Film Review: BLACK FRIDAY! (2021)

 BLACK FRIDAY! (2021) USA 1hr 24mins

Director: Casey Tebo



"This is the biggest night of the year!" - Jonathan Wexler

"What was wrong with that lady?? Am I going to be okay????" - Emmett

"I got your discount right here." - Ken Bates

Employees of the We Love Toys store are all gearing up for their big Black Friday event. Foregoing family thanksgiving meals to work this sale hoping for the big bonuses they were promised. Staff hit the stores early but hungry shoppers have been camping out since before they arrive. A freak meteor shower rains down on the store and strange fleshy, pink blobs make their way on to the shops shelves. The first casualties are shop employees who are attacked and infected via a floppy proboscis type thing that turns them into flesh craving zombies. The infection soon spreads to the shoppers, who after being hell bent on turning others start to work together to build something bigger than anything humanity has ever seen before. Leaving only a small group of employees left to fight for survival.

The characters are written in a fairly standard form and if I'm honest are fairly interchangeable but still quite funny and likeable. A welcome return to a lead role is Devon Sawa as Ken Bates, a divorced dad with two daughters who has spent the last 10 years at the store and become that slightly arrogant joker who thinks he's kind of cool.

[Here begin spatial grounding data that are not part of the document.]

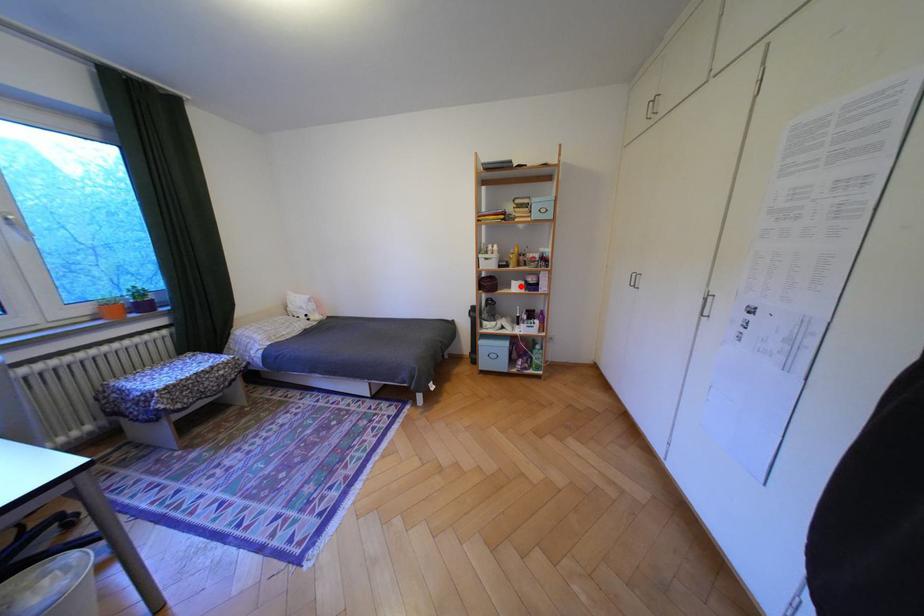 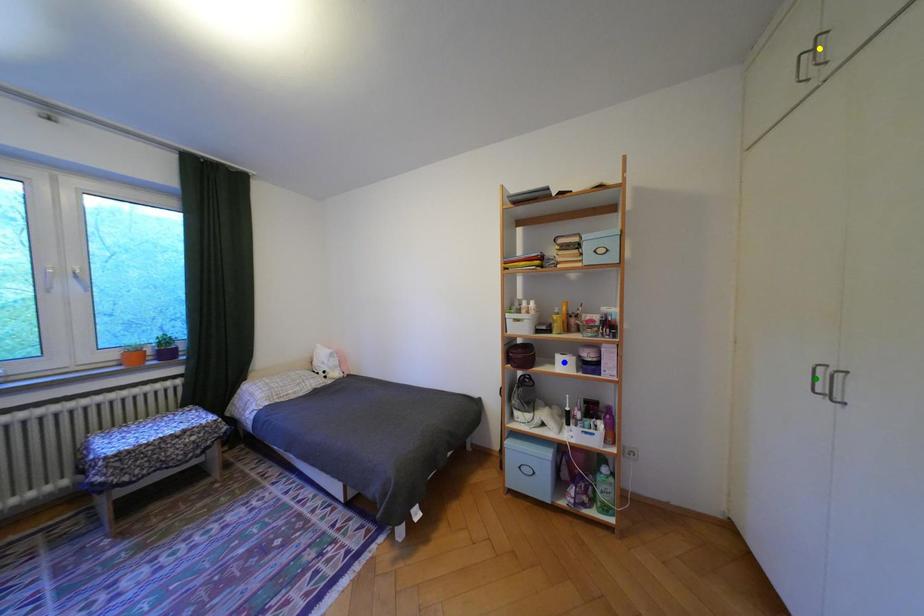 Question: I am providing you with two images of the same scene from different viewpoints. A red point is marked on the first image. You are given multiple points on the second image. Which mark in image 2 goes with the point in image 1?

Choices:
 (A) yellow point
 (B) blue point
 (C) green point

Answer: (B)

Ivana Baquero is Marnie the attractive, cool yet edgy love interest for Ken. Ryan Lee as Chris the young lad who is wondering about his life choices. Stephen Peck is Brian the stuck up supervisor who loves to pick on everyone. This covers the main cast but we also have the older lady waiting for retirement Ruth (Ellen Coulton), the stuffy long standing employee of the month Anita (Celeste Olivia) and the over enthusiastic new starter Emmett (Louie Kurtzman). To top off the team we have a couple of familiar names; Michael Jai White is Archie, the rough and ready hero type and the piece de resistance is, of course, the wonderful Bruce Campbell appearing as We Love Toys store manager Jonathan Wexler. Bruce obviously brings the charm and the one liners, I enjoyed his character the most of all of them but sometimes even he seemed a little disjointed. Wexler is a bit of a cowardly bastard and Bruce pulls cowardly off well with his usual style and finesse but it's hard to see him as a bastard, this might just be me though. I found the acting from all perfectly adequate given the script they were working from which was at times a little pedestrian. The character dynamics as a whole have had a fair bit of thought put into them and every character has their moment but the plot lays things on a bit too heavy sometimes and the script is possibly a bit too serious for the comedic alien/zombie carnage occuring all around them.  



The zombies are more extra terrestrial than anything else but I am still calling them zombies. The infected turn and act the same way as zombies, the parasite is transferred by a bite and the infected reanimate and cannibalise their victims as zombies do. They look really awesome! I love the use of practical effects and prosthetics, it is a brilliant tribute to some classic 80's horror. Lots of cloudy eyed, boil encrusted ghouls oozing with blood and pus is loads of fun to watch and there is more to come. As the movie progresses the ghouls start to change. They look and act as a zombie would at first, then start to act a bit odd and begin moving furniture and objects about to form a kind of nest type thing, then they begin to morph into creatures not too far from the vampires in FROM DUSK TIL DAWN (1996). In fact one of the main zombies bears an uncanny resemblance to Henrietta from EVIL DEAD II (1987) before she goes full blown monster. Neither of these ideas are bad at all, they work pretty well and look so good. With out completely spoiling the finale the "end level boss" so to speak is again nothing new exactly but really quite fun. There is gore present in this but it's not as plentiful as I would have hoped. It is fun and squishy but not quite as frequent or as graphic as say THE BEYOND (1986), NIGHT OF THE CREEPS (1986) or the aforementioned EVIL DEAD movies which BLACK FRIDAY! is trying very hard to imitate.



The soundtrack is modern, bold, lively and very effective. BLACK FRIDAY! certainly has a few faults but nothing that would not make me want to watch it a few more times. It's mostly really fun despite a few slow moments, it brings nothing new along to the genre but it's visually pleaseing and a great tribute to monster movies of the 80's. Having Bruce in this scores it a brain on it's own as the man will always be an absolute legend so on the whole I give BLACK FRIDAY! 3 brains out of 5.



BLACK FRIDAY! is available to watch on Amazon Prime and to buy on DVD and Blu Ray.